Trist shrugged and leant into Gabe’s personal space to plug in the mouse. “You’ve probably figured that none of us ended up here for good reasons, so I was kind of moody. Bee was still really sick at the time, though, so that helped keep me from dwelling too much on my own bullshit.”
“Sounds like it was a rough period for all of you.”
“Yeah, it was a bit. Bee’s immune system is generally pretty weak and she was doing bad in general around that time, so it just totally gave out and she got this really bad chest infection that she just couldn’t shake. She’d wake up in the middle of the night coughing so hard she couldn’t breathe. She was always so apologetic about waking us up, but honestly it probably helped me deal with my own shit. I mean, I wasn’t glad she was sick — that was scary — but I think it forced me to actually be a part of this family instead of pulling away. You know?”
“Yeah, I do, because it seems like I accidentally kinda replicated that formula.”
“Ha, that’s true.” Trist pulled the laptop over and began clicking through the annoying cut scene. “I guess the secret to cutting through my bullshit is just to get me to go into protective dad mode.”
“Da-mmh, yes,” Gabe said, narrowly avoiding calling Trist daddy.
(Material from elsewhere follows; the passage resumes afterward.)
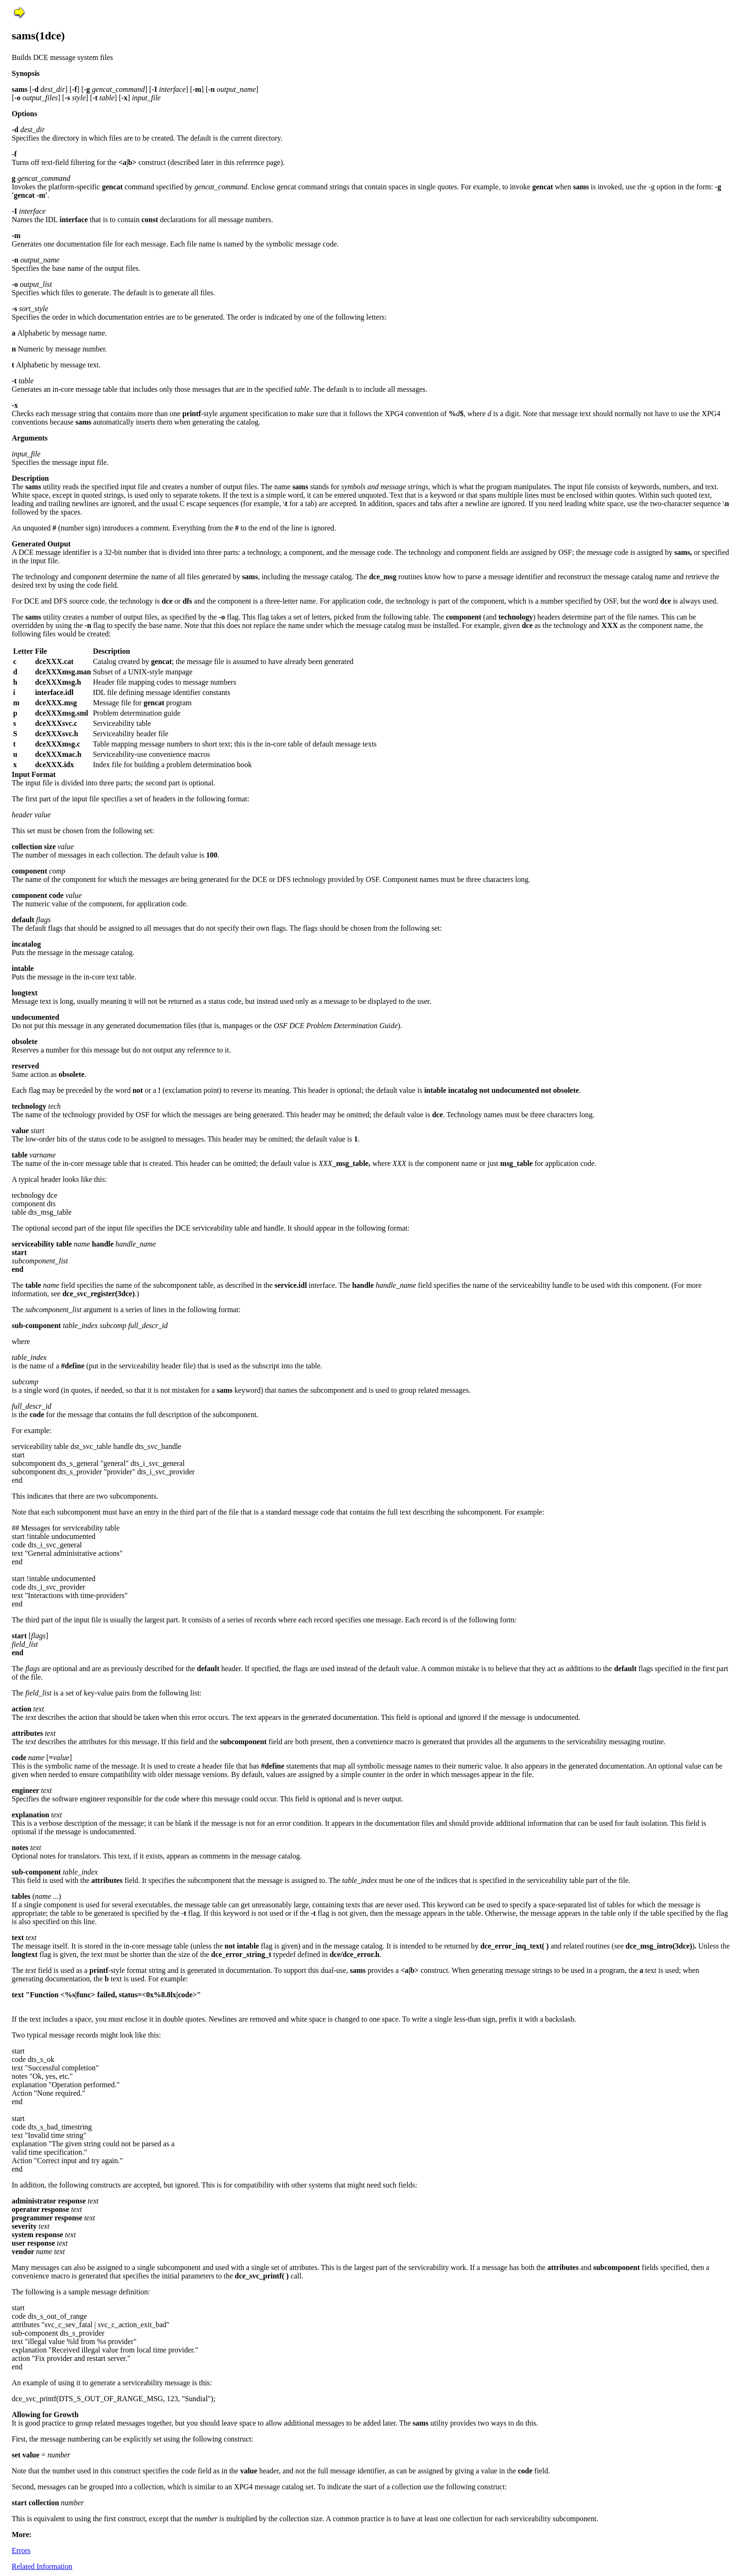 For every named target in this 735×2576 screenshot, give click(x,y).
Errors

It had sounded funny in his head, but then he’d had flashbacks to the tsundere incident and abruptly realised that Trist would not appreciate that kind of humor.
Fortunately, Trist had started the jumping puzzle and he was so focused on it that he didn’t seem to have noticed Gabe’s awkward slip.
“You’re pretty good at that for someone who doesn’t own a computer,” Gabe said.
“Oh, well, I don’t own one now, but I played plenty of pc games with my brother growing up. We lived in this huge apartment building in the city and there wasn’t really anywhere to play outside, so we played a lot of video games.”
“Do you miss your brother?”
Trist overshot one of the jumps and swore as the challenge reset. “I miss him in the same way you miss dead people.”
“...Is he dead?”
“No, just an asshole.” Trist clicked through the cutscene again.
“What happened?”
Trist shook his head and leant in as the timer started once more. “I don’t want to go into it.”
“I’m sorry. I know it sucks not to be able to be with your family, even if they’re not the best.”
“Nah, I am with my family.” Trist was taking a slower, more methodical approach this time, carefully lining up each jump. “Maybe not all of them are actually related to me, but I don’t think that matters. And hey, Bee is, and I’ve been closer to her than my own brother for years now. My dad and my brother let me down in a big way, and I hate them for it, but I’m glad it happened because now I’m here.”
“I never would have taken you for such a positive thinker.”
Trist shot Gabe another one of those butterfly inducing smiles. “I guess I’m not always, but I try to be grateful for what I have.”
“I— yeah. I try to be, too.”
“Doing it is hard. Sometimes even wanting to do it is hard.” Trist gave the space bar a final firm tap as he made the last jump, then let out a cry of victory and threw his hands in the air. “And that was hard too, but I fucking did it!”
“My hero.”
Trist shot Gabe a look out of the corner of his eye, but he didn’t say anything. After pushing the laptop back over in front of Gabe, he stayed sitting where he was.
So Gabe kept playing, and they kept talking, and every now and then when Gabe got frustrated with a challenge, Trist would step in to help him out again. It was a shit game, honestly, which only became more apparent the more they played, but Gabe was worried if he suggested they do something else, it might bring an early end to their bonding time.
They were still playing when the girls got home, and only stopped when Sophie insisted they help her put together the triceratops skeleton model kit she’d bought at the museum gift shop.